Steam sales and pay-what-you-want bundles have helped make PC gaming more affordable for players in recent years, but they might also be stifling revenues in the market, according to a new report from the industry-tracking NPD Group.
The Understanding PC Gaming 2014 report, based on a June survey of 6,225 individuals in the US ages 9 and older, found that 46 percent of PC gamers have bought titles digitally in the last year. Additionally, those who download their games are "far less likely" to pay full price than those buying physical copies. The NPD Group said half of all PC gamers now make a habit of waiting for price drops before they'll buy a title.
"Consumers' expectations may be the greatest barrier to maximizing spending in the PC gaming space," NPD analyst Liam Callahan said. "Since half of PC gamers who play digital and/or physical games on the computer are expecting there to always be a sale right around the corner, publishers and retailers alike need to better manage these expectations."
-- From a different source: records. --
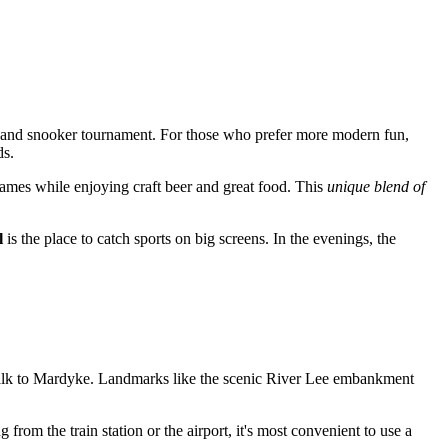
and snooker tournament. For those who prefer more modern fun,
ds.
games while enjoying craft beer and great food. This
unique blend of
l
is the place to catch sports on big screens. In the evenings, the
te walk to Mardyke. Landmarks like the scenic River Lee embankment
 from the train station or the airport, it's most convenient to use a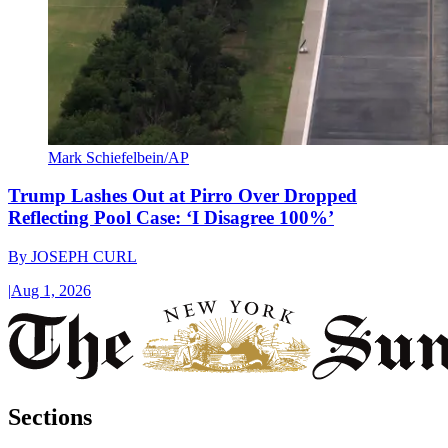
Mark Schiefelbein/AP
Trump Lashes Out at Pirro Over Dropped
Reflecting Pool Case: ‘I Disagree 100%’
By
JOSEPH CURL
|
Aug 1, 2026
Sections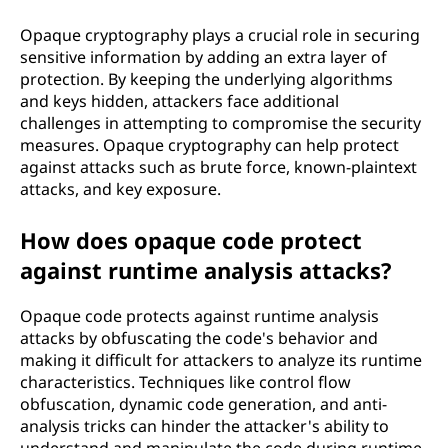
Opaque cryptography plays a crucial role in securing
sensitive information by adding an extra layer of
protection. By keeping the underlying algorithms
and keys hidden, attackers face additional
challenges in attempting to compromise the security
measures. Opaque cryptography can help protect
against attacks such as brute force, known-plaintext
attacks, and key exposure.
How does opaque code protect
against runtime analysis attacks?
Opaque code protects against runtime analysis
attacks by obfuscating the code's behavior and
making it difficult for attackers to analyze its runtime
characteristics. Techniques like control flow
obfuscation, dynamic code generation, and anti-
analysis tricks can hinder the attacker's ability to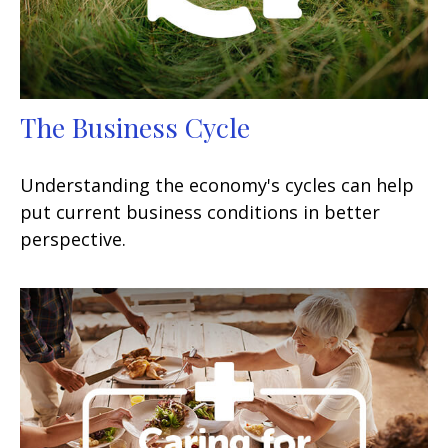
The Business Cycle
Understanding the economy's cycles can help
put current business conditions in better
perspective.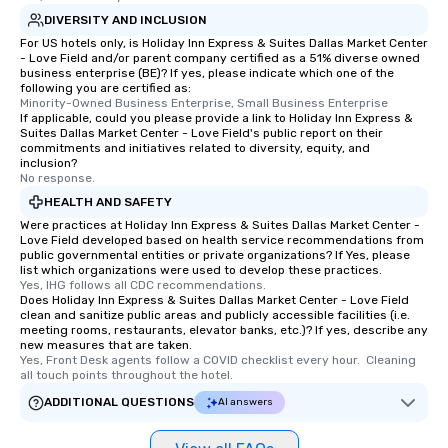
DIVERSITY AND INCLUSION
For US hotels only, is Holiday Inn Express & Suites Dallas Market Center
- Love Field and/or parent company certified as a 51% diverse owned
business enterprise (BE)? If yes, please indicate which one of the
following you are certified as:
Minority-Owned Business Enterprise, Small Business Enterprise
If applicable, could you please provide a link to Holiday Inn Express &
Suites Dallas Market Center - Love Field's public report on their
commitments and initiatives related to diversity, equity, and
inclusion?
No response.
HEALTH AND SAFETY
Were practices at Holiday Inn Express & Suites Dallas Market Center -
Love Field developed based on health service recommendations from
public governmental entities or private organizations? If Yes, please
list which organizations were used to develop these practices.
Yes, IHG follows all CDC recommendations.
Does Holiday Inn Express & Suites Dallas Market Center - Love Field
clean and sanitize public areas and publicly accessible facilities (i.e.
meeting rooms, restaurants, elevator banks, etc.)? If yes, describe any
new measures that are taken.
Yes, Front Desk agents follow a COVID checklist every hour.  Cleaning 
all touch points throughout the hotel.
ADDITIONAL QUESTIONS
AI answers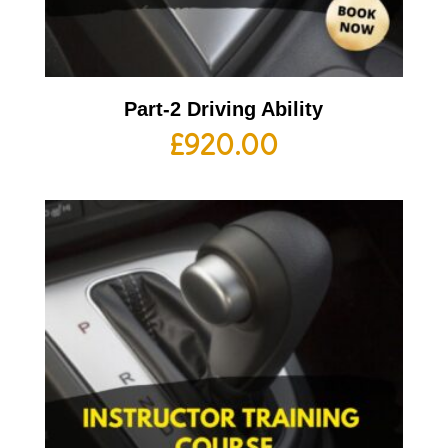
Part-2 Driving Ability
£
920.00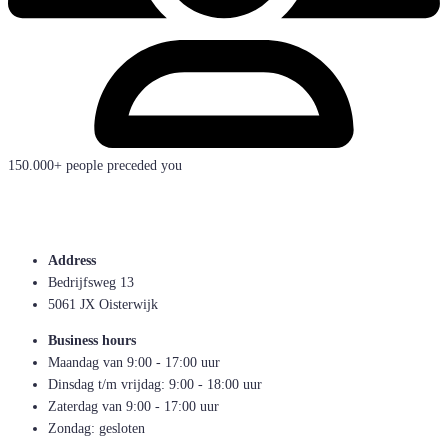
150.000+ people preceded you
Address
Bedrijfsweg 13
5061 JX Oisterwijk
Business hours
Maandag van 9:00 - 17:00 uur
Dinsdag t/m vrijdag: 9:00 - 18:00 uur
Zaterdag van 9:00 - 17:00 uur
Zondag: gesloten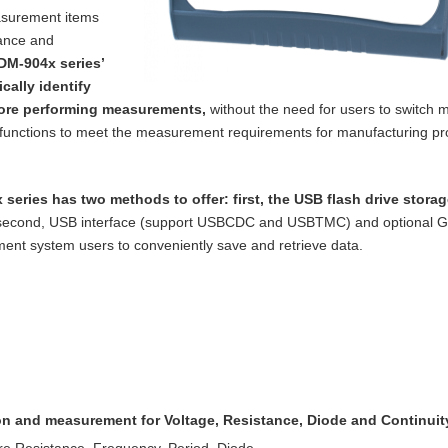
asurement items
tance and
DM-904x series’
cally identify
ore performing measurements,
without the need for users to switch m
functions to meet the measurement requirements for manufacturing p
 series has two methods to offer: first, the
USB flash drive storag
 second, USB
interface (support USBCDC and USBTMC) and optional 
nt system users to conveniently save and retrieve data.
ion and measurement for Voltage, Resistance,
Diode and Continuit
re Resistance, Frequency, Period, Diode,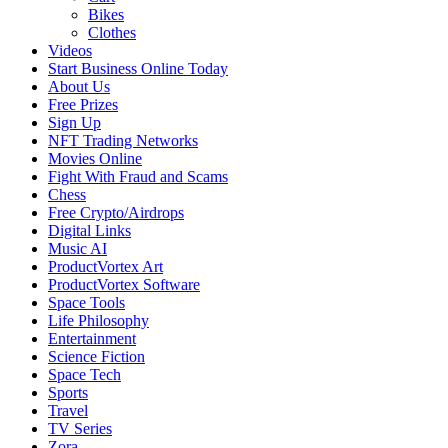
Bikes
Clothes
Videos
Start Business Online Today
About Us
Free Prizes
Sign Up
NFT Trading Networks
Movies Online
Fight With Fraud and Scams
Chess
Free Crypto/Airdrops
Digital Links
Music AI
ProductVortex Art
ProductVortex Software
Space Tools
Life Philosophy
Entertainment
Science Fiction
Space Tech
Sports
Travel
TV Series
Zora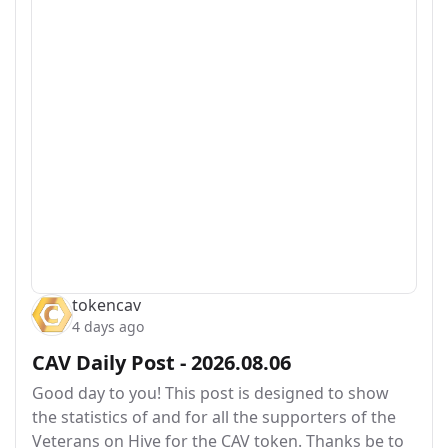
tokencav
4 days ago
CAV Daily Post - 2026.08.06
Good day to you! This post is designed to show
the statistics of and for all the supporters of the
Veterans on Hive for the CAV token. Thanks be to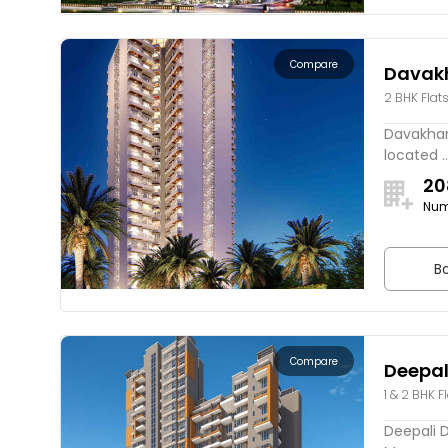
Compare
Davak
2 BHK Flat
Davakhar 
located ..
20
Num
Bo
Compare
Deepal
1 & 2 BHK F
Deepali D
Of those surveyed, 37 percent were classified as PC gamers, with that group playing for an average of 6.4 hours a week, but Callahan noted that PC gamers are not a monolithic market. Roughly 56 percent of PC gamers were classified as casual, with the remaining 44 percent of core gamers defined as those who play action/adventure, fighting, flight, MMO, racing, real-tiem strategy, RPG, shooter, or sports games.
Men outnumbered women among PC gamers, but only by a 51-49 percent split. However, the casual market was "overwhelmingly" female, with the core gamer audience lopsided in favor of men. The survey also found that PC gamers average 38 years old, with an average household income of $69,000.